In the year 2024, the property market saw a drastic change, with two completely different halves. The first half was slow and uneventful, with boutique developments being the main attraction. According to Huttons Data Analytics, it also saw the lowest number of units launched for sale since the first half of 1996. The sales volume reflected this trend, with only 1,889 units sold in this period – the lowest number since 1996. However, the 533-unit Lentor Mansion managed to stand out amidst this lackluster performance, achieving a 75% take-up rate during its launch weekend in March. Other project launches in the first half of 2024 also saw relatively unimpressive sales compared to the previous year.

According to Mark Yip, CEO of Huttons Asia, the sluggish market sentiment could be attributed to uncertain job prospects and high interest rates. He believes that buyers were holding back in anticipation of highly-anticipated launches in the second half of the year, such as Chuan Park and Emerald of Katong. Interested buyers can search online for the latest new launches to get information on transaction prices and available units.

However, the launch of the 276-unit freehold Kassia on Flora Drive in late July marked a turning point for the market. With a 52% take-up rate, it set the stage for strong sales following the Lunar Seventh Month. This was followed by the launch of the 158-unit 8@BT at Bukit Timah Link, which saw 53% of its units sold over the weekend of Sept 21–22 at an average price of $2,719 psf.

In the third quarter of 2024, new home sales jumped 60% quarter-on-quarter, according to Huttons. This shift in sentiment has been attributed to the 50-basis point interest rate cut by the US Federal Reserve in September. The strong sales momentum continued in October, with more than 50% of the 226 units at Meyer Blue sold privately at an average price of $3,260 psf. This set a new benchmark for the prime District 15 area on the East Coast.

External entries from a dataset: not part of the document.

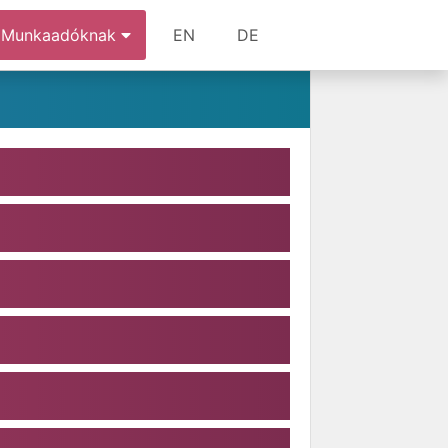
Munkaadóknak
EN
DE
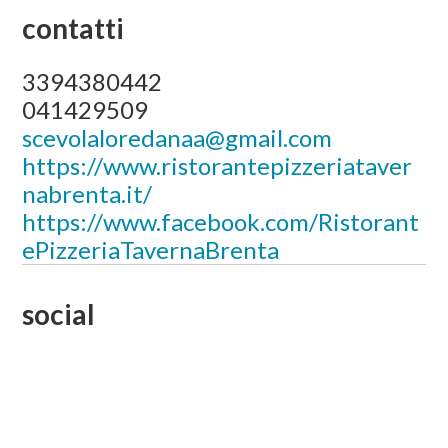
contatti
3394380442
041429509
scevolaloredanaa@gmail.com
https://www.ristorantepizzeriataver
nabrenta.it/
https://www.facebook.com/Ristorant
ePizzeriaTavernaBrenta
social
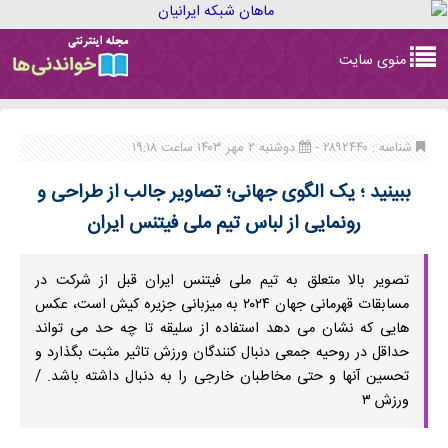
Toggle
منوی سایت
navigation
شناسه : ۲۸۹۲۴۴۰ -
دوشنبه ۲ مهر ۱۴۰۳ ساعت ۱۹:۱۸
ببینید ؛ یک الگوی جهانی؛ تصاویر جالب از طراحی و
رونمایی از لباس تیم ملی فیتنس ایران
تصویر بالا متعلق به تیم ملی فیتنس ایران قبل از شرکت در
مسابقات قهرمانی جهان ٢٠٢٤ به میزبانی جزیره کیش است، عکس
هایی که نشان می دهد استفاده از سلیقه تا چه حد می تواند
حداقل در روحیه جمعی دنبال کنندگان ورزش تاثیر مثبت بگذارد و
تحسین آنها و حتی مخاطبان خارجی را به دنبال داشته باشد. /
ورزش ۳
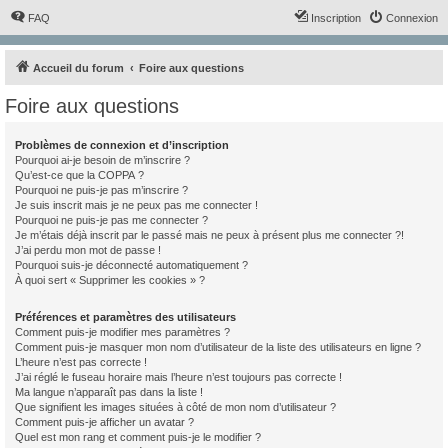
FAQ
Inscription
Connexion
Accueil du forum
Foire aux questions
Foire aux questions
Problèmes de connexion et d’inscription
Pourquoi ai-je besoin de m’inscrire ?
Qu’est-ce que la COPPA ?
Pourquoi ne puis-je pas m’inscrire ?
Je suis inscrit mais je ne peux pas me connecter !
Pourquoi ne puis-je pas me connecter ?
Je m’étais déjà inscrit par le passé mais ne peux à présent plus me connecter ?!
J’ai perdu mon mot de passe !
Pourquoi suis-je déconnecté automatiquement ?
À quoi sert « Supprimer les cookies » ?
Préférences et paramètres des utilisateurs
Comment puis-je modifier mes paramètres ?
Comment puis-je masquer mon nom d’utilisateur de la liste des utilisateurs en ligne ?
L’heure n’est pas correcte !
J’ai réglé le fuseau horaire mais l’heure n’est toujours pas correcte !
Ma langue n’apparaît pas dans la liste !
Que signifient les images situées à côté de mon nom d’utilisateur ?
Comment puis-je afficher un avatar ?
Quel est mon rang et comment puis-je le modifier ?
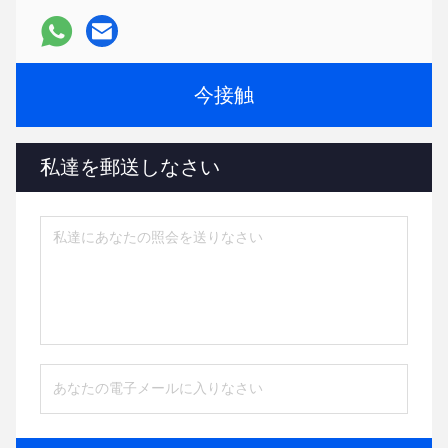
今接触
私達を郵送しなさい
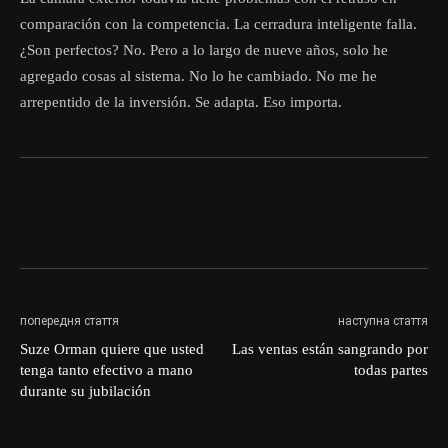
comparación con la competencia. La cerradura inteligente falla.
¿Son perfectos? No. Pero a lo largo de nueve años, solo he
agregado cosas al sistema. No lo he cambiado. No me he
arrepentido de la inversión. Se adapta. Eso importa.
попередня стаття
наступна стаття
Suze Orman quiere que usted
Las ventas están sangrando por
tenga tanto efectivo a mano
todas partes
durante su jubilación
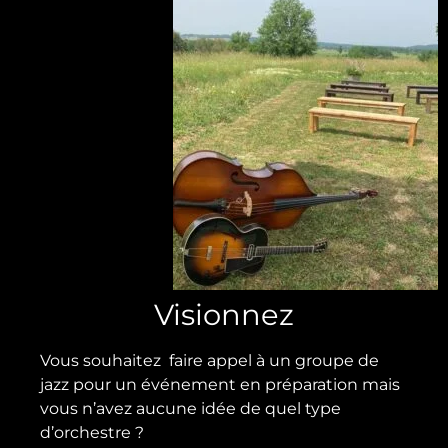
Visionnez
Vous souhaitez faire appel à un groupe de
jazz pour un événement en préparation mais
vous n’avez aucune idée de quel type
d’orchestre ?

The 348-unit Norwood Grand in Woodlands also saw impressive sales figures, with a take-up rate of 84% during its launch in October. With an average price of $2,067 psf, it was the first project in Woodlands to surpass the $2,000 psf threshold. Its success was seen as a sign of growing buyer confidence and demand, according to Huttons’ Yip. This triggered a wave of activity in November, with a record-breaking six new projects comprising 3,551 units launched over a span of 10 days.

The month began with the launch of the 367-unit The Collective at One Sophia on Nov 6, followed by the 366-unit Union Square Residences at Havelock Road on Nov 9. This was followed by the launch of the 916-unit Chuan Park on Nov 10, and a surge in sales over the weekend of Nov 15-16 with three projects launched simultaneously: the 846-unit Emerald of Katong, the 552-unit Nava Grove, and the 504-unit Novo Place executive condo (EC). This propelled developer sales for November to 2,557 units – the highest figure since March 2013. Overall, new home sales in 2024 are expected to surpass those in 2023, indicating the resilience and strength of the property market.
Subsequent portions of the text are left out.